Some mysteries evade us because there’s no obvious answer. Some because we accept an obvious answer too readily.
So when a recent Emory University graduate stumbled across America and into the Alaskan wilderness alone, with few resources or skills as an outdoorsman, and his body was found wasting away, the answer seemed obvious.
It wasn’t.
Today’s Moment of Science… The cause of death of Alexander Supertramp.
Chris McCandless graduated from college in 1990 and, after growing up in an abusive home, decided it was time to get the fuck away. But he didn’t go for a summer backpack across Europe to find himself. He wanted Earth to swallow him whole. He gave away his life savings, working odd jobs to make ends meet. He traveled across America by rail and hitchhiking, making community with vagabonds and rebranding as Alexander Supertramp. He obsessed over a book of edible wild plants, steadfast it held the knowledge that could keep him fed off the land.
Stick a pin in that last point.
Whether it was because of or in spite of the danger, he hungered for one last frontier: Alaska. His final postcard to a friend ended with, “I now walk into the wild.”
He traveled with very little, not even a map. He survived for about 110 days, and his body was found weeks later, weighing just 67lbs, curled up in his childhood sleeping bag.
Case closed, he starved to death, right?
Hmm.
Sometimes things are more complicated than they first appear. He was suspected to be 83lbs when he died, so starvation would be a reasonable conclusion. But this is where the story stops being about Chris McCandless and starts being about Jon Krakauer.

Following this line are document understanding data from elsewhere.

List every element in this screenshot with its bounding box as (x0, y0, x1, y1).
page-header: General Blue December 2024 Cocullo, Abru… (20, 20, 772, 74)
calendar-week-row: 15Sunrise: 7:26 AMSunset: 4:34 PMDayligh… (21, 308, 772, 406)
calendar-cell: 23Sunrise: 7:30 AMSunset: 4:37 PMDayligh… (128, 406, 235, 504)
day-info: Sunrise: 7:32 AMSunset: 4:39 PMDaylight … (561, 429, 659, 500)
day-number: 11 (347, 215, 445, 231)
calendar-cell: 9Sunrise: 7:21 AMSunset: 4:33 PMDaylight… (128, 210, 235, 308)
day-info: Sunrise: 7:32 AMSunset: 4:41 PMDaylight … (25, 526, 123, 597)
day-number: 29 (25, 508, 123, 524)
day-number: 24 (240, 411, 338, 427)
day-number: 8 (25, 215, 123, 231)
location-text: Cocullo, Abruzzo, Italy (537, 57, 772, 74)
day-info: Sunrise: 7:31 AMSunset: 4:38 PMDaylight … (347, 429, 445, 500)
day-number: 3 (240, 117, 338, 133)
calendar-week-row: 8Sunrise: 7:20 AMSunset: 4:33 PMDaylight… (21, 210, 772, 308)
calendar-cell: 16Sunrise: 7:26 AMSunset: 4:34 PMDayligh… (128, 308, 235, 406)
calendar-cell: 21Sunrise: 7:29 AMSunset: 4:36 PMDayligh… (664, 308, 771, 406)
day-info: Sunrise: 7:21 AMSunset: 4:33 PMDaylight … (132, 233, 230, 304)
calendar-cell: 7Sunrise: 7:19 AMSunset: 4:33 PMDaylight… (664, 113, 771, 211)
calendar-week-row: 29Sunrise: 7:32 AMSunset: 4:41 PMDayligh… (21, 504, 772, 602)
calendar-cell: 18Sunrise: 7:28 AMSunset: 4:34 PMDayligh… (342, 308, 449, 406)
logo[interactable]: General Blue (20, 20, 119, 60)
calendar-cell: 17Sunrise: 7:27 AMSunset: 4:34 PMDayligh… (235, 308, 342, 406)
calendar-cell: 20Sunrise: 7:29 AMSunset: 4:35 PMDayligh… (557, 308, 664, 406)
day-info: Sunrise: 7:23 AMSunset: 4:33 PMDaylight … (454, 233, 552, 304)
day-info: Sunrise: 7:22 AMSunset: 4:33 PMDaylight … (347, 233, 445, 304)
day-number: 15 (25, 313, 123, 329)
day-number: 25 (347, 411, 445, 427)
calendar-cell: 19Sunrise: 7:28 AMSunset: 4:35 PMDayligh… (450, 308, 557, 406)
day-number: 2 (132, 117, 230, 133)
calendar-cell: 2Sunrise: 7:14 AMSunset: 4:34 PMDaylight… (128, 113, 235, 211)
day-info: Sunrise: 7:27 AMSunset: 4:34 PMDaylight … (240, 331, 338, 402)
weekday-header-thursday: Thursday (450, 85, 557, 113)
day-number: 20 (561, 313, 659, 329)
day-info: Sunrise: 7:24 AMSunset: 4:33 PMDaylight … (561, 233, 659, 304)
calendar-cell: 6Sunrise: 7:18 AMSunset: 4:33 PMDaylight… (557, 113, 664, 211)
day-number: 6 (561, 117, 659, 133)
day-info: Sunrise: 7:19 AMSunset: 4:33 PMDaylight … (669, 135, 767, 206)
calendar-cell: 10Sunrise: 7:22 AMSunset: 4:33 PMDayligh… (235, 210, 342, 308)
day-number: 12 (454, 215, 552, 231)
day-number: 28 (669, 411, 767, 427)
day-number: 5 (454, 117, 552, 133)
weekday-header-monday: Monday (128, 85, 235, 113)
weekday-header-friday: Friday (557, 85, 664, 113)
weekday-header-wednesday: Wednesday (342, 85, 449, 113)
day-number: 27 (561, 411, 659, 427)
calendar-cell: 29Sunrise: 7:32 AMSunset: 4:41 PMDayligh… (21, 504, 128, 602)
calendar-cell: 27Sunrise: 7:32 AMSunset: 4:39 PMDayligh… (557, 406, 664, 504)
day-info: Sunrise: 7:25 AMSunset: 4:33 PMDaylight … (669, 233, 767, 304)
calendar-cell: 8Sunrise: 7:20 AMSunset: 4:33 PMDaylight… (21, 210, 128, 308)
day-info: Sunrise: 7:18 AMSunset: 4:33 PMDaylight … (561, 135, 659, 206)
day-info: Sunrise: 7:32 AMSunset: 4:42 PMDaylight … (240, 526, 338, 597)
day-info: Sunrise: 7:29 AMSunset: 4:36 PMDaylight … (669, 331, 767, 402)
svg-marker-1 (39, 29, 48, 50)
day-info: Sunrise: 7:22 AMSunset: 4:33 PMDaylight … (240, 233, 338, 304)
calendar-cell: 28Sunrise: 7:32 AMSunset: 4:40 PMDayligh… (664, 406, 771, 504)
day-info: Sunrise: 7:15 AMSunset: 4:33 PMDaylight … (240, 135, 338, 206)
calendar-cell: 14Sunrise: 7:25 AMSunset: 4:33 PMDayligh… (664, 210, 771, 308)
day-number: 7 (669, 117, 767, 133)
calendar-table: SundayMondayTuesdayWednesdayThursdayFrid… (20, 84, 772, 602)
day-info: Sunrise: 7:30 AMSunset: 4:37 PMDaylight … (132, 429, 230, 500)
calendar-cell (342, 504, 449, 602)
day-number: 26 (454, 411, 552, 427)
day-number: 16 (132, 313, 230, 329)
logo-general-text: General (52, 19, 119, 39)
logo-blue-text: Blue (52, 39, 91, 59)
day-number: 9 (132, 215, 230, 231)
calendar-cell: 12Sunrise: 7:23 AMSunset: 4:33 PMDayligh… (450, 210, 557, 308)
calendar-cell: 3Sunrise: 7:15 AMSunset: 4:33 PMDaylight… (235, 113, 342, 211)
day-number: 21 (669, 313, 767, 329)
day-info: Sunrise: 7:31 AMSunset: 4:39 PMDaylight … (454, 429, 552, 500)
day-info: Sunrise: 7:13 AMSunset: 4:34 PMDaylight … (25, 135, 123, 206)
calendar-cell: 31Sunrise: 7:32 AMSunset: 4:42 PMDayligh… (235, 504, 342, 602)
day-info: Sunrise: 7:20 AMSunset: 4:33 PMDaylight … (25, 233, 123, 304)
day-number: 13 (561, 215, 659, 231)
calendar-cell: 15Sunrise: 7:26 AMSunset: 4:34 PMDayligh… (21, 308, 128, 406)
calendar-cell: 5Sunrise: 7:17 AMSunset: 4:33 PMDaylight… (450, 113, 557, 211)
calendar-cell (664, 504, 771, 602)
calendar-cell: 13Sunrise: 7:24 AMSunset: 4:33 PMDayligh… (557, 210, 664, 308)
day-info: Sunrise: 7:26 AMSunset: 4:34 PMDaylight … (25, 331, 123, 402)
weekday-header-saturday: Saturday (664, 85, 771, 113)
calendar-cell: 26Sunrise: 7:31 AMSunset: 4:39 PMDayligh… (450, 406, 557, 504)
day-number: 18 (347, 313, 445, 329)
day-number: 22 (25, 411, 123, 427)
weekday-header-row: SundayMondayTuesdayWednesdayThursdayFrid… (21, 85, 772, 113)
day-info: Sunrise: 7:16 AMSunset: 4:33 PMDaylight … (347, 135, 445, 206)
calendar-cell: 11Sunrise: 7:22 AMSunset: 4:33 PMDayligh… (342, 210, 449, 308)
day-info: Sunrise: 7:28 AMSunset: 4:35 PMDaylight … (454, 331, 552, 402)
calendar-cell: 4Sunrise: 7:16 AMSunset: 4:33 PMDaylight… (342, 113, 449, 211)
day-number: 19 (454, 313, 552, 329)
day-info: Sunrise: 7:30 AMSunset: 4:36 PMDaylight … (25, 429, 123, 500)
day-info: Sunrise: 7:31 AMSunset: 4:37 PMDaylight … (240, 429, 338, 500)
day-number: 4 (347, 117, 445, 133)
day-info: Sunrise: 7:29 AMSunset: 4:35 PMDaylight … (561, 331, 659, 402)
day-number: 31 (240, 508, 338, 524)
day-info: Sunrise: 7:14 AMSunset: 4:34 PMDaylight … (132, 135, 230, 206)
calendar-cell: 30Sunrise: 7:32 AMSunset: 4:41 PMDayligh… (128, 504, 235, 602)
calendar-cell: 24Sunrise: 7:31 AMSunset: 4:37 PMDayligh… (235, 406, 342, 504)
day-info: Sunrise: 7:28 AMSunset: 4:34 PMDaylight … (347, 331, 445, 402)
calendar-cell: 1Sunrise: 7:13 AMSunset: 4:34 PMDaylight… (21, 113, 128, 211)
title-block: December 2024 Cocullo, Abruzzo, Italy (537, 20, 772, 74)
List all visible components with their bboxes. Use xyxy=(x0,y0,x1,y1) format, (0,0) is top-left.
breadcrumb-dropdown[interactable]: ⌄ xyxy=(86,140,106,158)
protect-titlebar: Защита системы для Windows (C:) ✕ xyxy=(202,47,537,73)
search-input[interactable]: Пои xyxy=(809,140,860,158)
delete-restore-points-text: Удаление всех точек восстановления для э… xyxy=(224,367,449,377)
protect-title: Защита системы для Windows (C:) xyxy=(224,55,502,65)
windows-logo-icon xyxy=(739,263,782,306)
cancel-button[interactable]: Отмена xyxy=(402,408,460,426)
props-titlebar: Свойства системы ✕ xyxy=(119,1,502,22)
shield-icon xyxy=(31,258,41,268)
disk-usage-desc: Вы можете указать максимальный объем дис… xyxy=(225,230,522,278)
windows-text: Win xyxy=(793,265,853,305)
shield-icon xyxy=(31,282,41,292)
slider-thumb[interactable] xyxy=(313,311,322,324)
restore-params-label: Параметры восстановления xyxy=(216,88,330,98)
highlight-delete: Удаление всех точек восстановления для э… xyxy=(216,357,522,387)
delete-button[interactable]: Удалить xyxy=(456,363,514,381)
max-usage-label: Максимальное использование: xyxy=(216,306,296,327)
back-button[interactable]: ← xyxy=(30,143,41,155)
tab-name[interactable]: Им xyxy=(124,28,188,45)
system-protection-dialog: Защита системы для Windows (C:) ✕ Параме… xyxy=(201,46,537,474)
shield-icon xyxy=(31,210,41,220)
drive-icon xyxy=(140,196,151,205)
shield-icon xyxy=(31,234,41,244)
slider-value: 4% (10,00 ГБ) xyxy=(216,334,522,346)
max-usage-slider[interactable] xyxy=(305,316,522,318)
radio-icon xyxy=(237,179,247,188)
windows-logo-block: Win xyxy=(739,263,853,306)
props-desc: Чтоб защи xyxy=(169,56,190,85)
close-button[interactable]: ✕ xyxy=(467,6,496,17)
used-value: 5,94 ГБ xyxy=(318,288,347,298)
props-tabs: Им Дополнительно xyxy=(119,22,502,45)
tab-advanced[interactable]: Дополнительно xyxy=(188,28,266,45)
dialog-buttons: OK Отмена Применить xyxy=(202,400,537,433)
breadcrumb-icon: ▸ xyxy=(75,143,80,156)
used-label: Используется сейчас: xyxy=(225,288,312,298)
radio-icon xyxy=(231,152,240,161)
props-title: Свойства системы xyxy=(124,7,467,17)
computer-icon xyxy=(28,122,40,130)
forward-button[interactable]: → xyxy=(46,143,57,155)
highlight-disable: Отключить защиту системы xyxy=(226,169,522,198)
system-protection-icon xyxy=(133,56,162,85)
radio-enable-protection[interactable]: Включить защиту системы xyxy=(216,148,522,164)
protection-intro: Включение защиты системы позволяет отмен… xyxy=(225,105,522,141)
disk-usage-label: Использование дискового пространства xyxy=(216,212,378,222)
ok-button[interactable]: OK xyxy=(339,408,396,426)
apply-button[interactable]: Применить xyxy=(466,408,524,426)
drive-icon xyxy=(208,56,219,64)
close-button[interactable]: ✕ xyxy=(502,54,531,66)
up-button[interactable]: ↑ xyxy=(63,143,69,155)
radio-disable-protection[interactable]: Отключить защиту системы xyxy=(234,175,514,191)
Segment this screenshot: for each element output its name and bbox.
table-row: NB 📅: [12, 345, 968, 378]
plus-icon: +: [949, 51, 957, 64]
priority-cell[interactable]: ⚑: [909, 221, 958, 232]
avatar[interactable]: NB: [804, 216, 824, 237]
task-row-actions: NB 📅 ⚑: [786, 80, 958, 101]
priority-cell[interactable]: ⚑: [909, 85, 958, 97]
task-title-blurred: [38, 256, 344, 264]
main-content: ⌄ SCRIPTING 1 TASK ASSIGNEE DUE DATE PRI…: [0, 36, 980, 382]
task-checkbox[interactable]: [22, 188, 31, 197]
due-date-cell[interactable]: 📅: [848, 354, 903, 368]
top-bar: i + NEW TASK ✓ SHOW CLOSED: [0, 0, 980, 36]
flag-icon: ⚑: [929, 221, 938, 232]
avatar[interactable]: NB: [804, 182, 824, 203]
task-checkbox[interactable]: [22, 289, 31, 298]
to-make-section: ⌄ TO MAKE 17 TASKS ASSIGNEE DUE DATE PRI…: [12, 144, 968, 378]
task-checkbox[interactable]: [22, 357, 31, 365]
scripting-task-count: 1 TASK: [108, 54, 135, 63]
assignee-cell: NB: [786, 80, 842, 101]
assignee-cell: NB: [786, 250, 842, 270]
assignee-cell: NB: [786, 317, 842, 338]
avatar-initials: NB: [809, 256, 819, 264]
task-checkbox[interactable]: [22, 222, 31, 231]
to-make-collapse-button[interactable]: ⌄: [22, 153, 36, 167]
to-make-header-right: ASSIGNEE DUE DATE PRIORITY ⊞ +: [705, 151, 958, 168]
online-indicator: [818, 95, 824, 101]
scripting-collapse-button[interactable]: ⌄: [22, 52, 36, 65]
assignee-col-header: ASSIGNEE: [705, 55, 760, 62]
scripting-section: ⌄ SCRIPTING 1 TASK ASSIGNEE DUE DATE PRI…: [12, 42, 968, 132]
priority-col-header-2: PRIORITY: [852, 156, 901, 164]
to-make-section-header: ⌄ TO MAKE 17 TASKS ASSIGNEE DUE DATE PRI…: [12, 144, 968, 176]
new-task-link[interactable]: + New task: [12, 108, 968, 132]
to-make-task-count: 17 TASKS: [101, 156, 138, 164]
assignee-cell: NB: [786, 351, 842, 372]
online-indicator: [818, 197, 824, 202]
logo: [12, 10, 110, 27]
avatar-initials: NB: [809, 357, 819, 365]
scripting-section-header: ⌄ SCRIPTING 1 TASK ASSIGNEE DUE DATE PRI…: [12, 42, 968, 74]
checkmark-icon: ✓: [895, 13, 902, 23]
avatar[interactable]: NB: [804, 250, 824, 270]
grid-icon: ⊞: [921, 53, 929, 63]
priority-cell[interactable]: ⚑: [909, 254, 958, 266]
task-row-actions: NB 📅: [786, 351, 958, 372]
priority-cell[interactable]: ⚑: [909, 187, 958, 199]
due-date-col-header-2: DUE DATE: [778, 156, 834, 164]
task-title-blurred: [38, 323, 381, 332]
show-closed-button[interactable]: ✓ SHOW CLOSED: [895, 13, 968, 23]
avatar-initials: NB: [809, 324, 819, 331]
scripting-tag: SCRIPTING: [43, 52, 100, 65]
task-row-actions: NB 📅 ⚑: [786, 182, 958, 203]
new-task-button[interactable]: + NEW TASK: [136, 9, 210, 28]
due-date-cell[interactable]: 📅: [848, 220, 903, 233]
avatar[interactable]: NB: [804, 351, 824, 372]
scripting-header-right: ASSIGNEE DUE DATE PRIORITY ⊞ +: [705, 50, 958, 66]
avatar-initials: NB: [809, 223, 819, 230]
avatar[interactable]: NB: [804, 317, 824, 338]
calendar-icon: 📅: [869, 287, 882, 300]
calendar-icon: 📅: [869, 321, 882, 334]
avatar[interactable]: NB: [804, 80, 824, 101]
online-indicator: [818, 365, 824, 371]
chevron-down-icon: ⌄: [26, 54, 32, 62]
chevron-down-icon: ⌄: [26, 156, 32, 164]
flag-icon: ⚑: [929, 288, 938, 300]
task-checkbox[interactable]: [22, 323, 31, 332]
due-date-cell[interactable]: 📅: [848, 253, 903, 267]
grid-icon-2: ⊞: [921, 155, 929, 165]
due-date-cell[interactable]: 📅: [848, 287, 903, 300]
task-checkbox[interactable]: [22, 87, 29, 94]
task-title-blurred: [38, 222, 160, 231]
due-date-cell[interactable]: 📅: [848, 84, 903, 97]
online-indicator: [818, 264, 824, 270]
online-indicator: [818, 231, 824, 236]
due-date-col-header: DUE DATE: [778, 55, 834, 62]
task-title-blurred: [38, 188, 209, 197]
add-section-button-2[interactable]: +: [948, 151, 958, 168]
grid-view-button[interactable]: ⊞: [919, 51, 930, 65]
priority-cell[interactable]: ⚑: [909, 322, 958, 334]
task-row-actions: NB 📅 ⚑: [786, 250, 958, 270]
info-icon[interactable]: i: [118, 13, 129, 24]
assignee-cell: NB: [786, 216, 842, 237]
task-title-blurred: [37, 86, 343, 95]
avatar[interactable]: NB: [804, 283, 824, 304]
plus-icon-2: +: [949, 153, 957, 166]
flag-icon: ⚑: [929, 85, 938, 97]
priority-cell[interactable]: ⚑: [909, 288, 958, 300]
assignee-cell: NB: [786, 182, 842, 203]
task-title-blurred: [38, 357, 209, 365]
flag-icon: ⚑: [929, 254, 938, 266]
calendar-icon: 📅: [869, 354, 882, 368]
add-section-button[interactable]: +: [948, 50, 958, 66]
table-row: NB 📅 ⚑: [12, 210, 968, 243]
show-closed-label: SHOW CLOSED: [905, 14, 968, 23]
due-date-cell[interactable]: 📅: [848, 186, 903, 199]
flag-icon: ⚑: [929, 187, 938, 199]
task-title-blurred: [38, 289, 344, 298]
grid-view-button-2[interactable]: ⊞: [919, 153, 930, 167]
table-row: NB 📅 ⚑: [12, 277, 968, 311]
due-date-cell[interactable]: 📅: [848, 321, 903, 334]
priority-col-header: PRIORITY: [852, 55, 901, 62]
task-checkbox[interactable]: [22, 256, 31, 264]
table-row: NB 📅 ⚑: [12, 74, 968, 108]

Krakauer wrote the book Into the Wild, chronicling the story of Alexander Supertramp’s adventure. Through reading McCandless’ writings and interviewing people who knew him, a more complete story of the young traveler took shape. McCandless left behind journals detailing his days, including what he’d killed and eaten. There’s an easy argument to be made that he kvetched a lot about being hungry, so maybe it was the starvation.
There’s also an argument to be made that this guy killed a moose and let most of it rot due to his own ineptitude, so, maybe this was always a doomed little idea.
Pressing on, towards the end of his life hedysarum alpinum, aka wild potato seeds, comprised an outsized amount of his diet. A note in his journal commented “extremely weak. fault of pot[ato] seed.”
This led Krakauer to a few theories. The first was that a compound in the seeds known as swainsonine could shut down metabolism of glycoproteins, causing starvation even if he was getting sufficient calories. Which sounded like an amazing revelation at first; this young man in the wilderness was actually good at what he did and nature is a mother.
The major whoopsy on that? No fucking swainsonine in the plants.
Theory the second was that another compound, beta-N-oxalyl-L-alpha-beta diaminopropionic acid, abbreviated ODAP, was the culprit. This briefly had legs, as an analysis of the wild potato seeds initially seemed to reveal the presence of the molecule. But, as is so often the case in chemistry, confirmatory testing giveth and taketh. There was a molecule in the plant with the same mass as ODAP, but it was not ODAP.
Look though, Jon Krakauer didn’t write a book, film a documentary, and attempt to think up two non-starvation causes of death for this guy to stop here. He was going to torture the wild potato seed until it talked.
Then there it was. A toxic alkaloid with the same mass as ODAP called L-canavanine, and it happened to make up 1.2% of the mass of the wild potato seeds. L-canavanine interferes with the metabolism of certain amino acids and can cause a lupus-like disease in animals and humans. Given the reports of poisoning in humans and animals, and that McCandless was already nutrient deficient? It’s likely that McCandless was right when he wrote that it was the fault of the potato seeds.
Krakauer and the team of scientists he worked with to identify L-canavanine published their findings in a paper entitled Presence of L-canavanine in Hedysarum alpinum seeds and its potential role in the death of Chris McCandless.
Is it possible that Alexander Supertramp starved to death? Yes, but I’ll pass on sampling the wild potato seeds at your next dinner party.
This has been your daily Moment of Science, asking that if you decide to fuck off into the wilderness, bring a fucking map.